I'm so glad we switched to Mercurial here at work 2 years ago -- and for the record, almost nobody is using it for remote development. 99% of work happens on site. - Saturday, June 28, 2008 9:50:01 PM by Jakub Narebski@Jonathan Allen: there are distributed bugtrackers (Ditz, TicGit, Bugs Everywhere), and there is support for distributed version control systems in traditional bugtrackers / issue trackers (Trac, Lighthouse, Launchpad). As to ACLs: see #4
@Greg M: Git (one of DVCS, used for Linux kernel) has good support for binary files; the problem of course is merging. As to "purging history" (to limit size of 'current work' repositories): they can re-clone main repository using so-called "shallow clone", i.e. clone only part of history (this has some limitations, which could perhaps be lifted if there is "an itch"). Alternatively they can share some parts of storage using alternates mechanism, if there is possible to have some shared network filesystem folder (it only needs to be read-only for all developers). Dana How worked hard on better support for large binary files in Git: search git mailing list archives and read her posts.
*Ad restricting access*: while it is possible also using distributed version control systems (DVCS), e.g. using ACL extension/plugin in Mercurial, or update-paranoid example hook or Gitosis tool for Git, Karl Fogel in "Producing Open Source Software" (producingoss) wrote that he found restricting access by tool (technically) rather by convention and culture (socially) detrimental; this might be true also for non-OSS development.
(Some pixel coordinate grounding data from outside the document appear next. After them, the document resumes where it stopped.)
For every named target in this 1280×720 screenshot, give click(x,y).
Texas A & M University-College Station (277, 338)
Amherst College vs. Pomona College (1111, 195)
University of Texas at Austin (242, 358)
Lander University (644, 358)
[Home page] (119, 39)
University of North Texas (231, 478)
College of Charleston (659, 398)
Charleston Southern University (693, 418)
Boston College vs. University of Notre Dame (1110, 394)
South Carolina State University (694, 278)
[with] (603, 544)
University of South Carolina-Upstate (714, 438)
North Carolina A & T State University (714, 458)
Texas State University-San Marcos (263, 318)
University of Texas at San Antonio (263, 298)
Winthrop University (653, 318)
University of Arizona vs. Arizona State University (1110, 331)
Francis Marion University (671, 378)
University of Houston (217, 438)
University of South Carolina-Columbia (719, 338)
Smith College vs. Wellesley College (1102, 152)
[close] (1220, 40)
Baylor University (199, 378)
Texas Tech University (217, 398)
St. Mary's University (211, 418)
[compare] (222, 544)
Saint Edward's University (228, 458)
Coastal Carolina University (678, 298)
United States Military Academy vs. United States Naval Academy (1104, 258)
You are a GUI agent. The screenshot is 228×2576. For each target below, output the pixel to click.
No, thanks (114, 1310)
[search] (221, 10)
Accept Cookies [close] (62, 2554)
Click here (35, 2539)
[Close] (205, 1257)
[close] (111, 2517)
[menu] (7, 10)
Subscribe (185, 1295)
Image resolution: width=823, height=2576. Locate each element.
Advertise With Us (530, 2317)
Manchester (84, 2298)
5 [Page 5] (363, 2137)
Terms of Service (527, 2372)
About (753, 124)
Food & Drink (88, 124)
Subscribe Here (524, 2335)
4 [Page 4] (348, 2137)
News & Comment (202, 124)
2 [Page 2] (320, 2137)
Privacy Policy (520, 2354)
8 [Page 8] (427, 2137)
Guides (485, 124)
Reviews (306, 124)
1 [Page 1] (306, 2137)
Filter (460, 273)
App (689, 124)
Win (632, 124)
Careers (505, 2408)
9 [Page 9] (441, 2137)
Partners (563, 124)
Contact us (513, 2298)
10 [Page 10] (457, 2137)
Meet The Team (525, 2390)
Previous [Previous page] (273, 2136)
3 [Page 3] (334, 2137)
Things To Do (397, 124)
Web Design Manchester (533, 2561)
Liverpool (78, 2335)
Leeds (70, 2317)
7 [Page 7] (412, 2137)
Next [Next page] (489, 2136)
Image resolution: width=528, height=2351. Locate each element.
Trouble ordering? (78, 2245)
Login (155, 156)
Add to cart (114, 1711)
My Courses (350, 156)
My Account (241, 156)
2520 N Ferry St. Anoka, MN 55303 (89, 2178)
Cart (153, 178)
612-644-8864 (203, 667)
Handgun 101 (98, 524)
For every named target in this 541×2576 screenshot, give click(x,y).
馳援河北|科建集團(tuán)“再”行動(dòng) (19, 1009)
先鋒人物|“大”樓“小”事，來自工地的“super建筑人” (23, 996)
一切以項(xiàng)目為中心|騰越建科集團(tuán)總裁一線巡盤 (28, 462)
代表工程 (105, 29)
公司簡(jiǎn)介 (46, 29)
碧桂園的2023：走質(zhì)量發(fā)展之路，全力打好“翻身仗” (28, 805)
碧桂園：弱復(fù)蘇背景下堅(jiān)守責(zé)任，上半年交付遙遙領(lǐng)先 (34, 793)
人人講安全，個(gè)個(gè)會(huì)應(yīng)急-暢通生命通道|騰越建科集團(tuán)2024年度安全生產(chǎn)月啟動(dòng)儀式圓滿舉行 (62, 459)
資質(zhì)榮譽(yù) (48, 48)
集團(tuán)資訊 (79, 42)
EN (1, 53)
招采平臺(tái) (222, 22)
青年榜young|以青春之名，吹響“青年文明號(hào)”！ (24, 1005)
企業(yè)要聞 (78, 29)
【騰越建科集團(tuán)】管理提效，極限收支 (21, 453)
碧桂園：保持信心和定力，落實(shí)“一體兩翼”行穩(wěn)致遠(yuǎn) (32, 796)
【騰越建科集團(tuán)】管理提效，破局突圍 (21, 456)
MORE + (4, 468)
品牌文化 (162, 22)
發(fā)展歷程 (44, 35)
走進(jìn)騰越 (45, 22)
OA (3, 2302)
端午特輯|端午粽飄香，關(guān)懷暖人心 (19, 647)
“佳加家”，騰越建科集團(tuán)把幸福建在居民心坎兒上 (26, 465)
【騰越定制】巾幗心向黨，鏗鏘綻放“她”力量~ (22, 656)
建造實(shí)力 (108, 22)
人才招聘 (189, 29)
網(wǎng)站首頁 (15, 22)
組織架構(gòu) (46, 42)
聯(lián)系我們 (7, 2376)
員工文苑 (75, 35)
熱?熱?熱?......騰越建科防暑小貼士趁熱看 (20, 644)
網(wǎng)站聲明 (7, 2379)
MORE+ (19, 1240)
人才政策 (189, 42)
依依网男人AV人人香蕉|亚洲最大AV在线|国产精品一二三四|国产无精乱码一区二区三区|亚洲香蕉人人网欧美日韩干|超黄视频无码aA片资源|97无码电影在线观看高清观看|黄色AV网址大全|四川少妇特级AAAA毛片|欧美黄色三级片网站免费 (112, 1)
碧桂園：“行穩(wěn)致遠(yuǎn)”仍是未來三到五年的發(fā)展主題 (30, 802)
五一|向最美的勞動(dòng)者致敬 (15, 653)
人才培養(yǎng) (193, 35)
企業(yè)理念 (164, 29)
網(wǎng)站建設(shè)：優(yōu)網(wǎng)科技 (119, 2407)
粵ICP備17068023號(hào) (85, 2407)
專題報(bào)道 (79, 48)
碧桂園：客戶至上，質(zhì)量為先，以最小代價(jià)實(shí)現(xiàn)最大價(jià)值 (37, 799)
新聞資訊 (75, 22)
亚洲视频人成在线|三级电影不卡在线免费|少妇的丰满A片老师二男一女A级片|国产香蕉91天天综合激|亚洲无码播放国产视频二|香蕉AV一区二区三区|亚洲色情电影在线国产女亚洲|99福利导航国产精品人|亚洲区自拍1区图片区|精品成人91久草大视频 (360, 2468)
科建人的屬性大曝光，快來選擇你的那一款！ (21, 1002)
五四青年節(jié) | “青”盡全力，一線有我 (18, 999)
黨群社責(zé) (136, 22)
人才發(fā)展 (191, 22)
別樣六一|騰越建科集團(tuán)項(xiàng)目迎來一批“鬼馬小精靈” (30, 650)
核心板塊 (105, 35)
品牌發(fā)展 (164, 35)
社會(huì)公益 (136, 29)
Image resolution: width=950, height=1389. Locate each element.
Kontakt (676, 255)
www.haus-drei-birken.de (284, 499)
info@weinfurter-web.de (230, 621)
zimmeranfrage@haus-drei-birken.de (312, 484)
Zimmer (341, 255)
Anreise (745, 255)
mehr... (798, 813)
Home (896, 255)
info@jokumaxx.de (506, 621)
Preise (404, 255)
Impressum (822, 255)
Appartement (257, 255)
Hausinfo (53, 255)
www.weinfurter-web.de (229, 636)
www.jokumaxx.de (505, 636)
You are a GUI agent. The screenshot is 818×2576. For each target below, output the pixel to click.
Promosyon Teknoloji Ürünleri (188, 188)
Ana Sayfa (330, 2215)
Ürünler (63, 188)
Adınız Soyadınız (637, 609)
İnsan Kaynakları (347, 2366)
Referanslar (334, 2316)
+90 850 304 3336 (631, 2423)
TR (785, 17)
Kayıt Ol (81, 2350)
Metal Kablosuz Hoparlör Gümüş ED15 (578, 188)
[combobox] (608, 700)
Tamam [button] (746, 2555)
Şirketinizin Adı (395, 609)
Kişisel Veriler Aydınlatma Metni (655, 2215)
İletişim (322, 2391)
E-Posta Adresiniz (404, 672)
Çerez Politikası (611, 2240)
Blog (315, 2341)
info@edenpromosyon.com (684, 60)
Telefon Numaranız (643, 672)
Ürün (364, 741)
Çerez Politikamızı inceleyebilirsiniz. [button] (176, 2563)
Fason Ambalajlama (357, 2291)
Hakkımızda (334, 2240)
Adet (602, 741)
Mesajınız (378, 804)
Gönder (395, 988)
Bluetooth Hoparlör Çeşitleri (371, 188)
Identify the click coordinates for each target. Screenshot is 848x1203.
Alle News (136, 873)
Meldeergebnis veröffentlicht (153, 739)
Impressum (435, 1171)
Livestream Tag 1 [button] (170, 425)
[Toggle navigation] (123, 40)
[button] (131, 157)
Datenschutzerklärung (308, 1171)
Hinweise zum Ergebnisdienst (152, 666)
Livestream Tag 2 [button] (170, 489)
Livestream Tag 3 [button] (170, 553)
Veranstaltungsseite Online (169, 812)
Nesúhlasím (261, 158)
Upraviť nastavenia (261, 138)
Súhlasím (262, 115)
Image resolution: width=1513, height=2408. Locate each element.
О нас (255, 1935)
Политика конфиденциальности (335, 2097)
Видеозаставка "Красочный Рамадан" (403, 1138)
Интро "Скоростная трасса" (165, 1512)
*Ad fad*: ate last one company, BitMover, Inc. has made proprietary distributed version control system, BitKeeper, and it exists to this day (or at least seems to). BTW. using BitKeeper for Linux kernel, and later revoking free license, is what spurned creation of Git and Mercurial (and at least indirectly improvements in Bazaar-NG).
@David Terrell: upcoming Subversion 1.5 will have better support for merging. It will still be centralized SCM... - Sunday, August 31, 2008 8:04:02 PM by GGood article.
But to me, none of this matters to the point of argument; in 10 years the pendulum will swing back. Or be broken altogether.
Remember when PC's meant having applications and computing power all to yourself, instead of a dumb terminal? (Well, probably not the dude with *TEN WHOLE YEARS* of "programming gigs"). Guess what? Now it's all about having a thin client presentation layer with centralized application and processing allowing ease of maintenance...ie, a dumb terminal. Sounds a bit like a mainframe?
As for working on the beach...when you hit your 40's you might realize there's more to life than work, and that blogging about work is NOT a hobby.
Then again, what am I doing but elliptically arguing about it at 42? :-P
Peace. - Wednesday, December 26, 2012 10:53:11 PM by QuintonOne thing concerning DVCSs that I have to ask is why choose Mercurial over Git?
- Sunday, September 06, 2015 8:44:42 AM by MAUDE NEWCOMBInvaluable analysis , I Appreciate the facts - Does anyone know if my business would be able to locate a blank 2014 AU Form 1263 example to use ?
- Monday, September 07, 2015 3:55:10 AM by CAMILA RAINERHey MAUDE , I was able to get a AU Form 1263 from this link http://pdf.ac/2bzbs0. It also allowed me to fill out the form, e-sign and print.
All you did was repeat the marketing material for DVCS's strong points.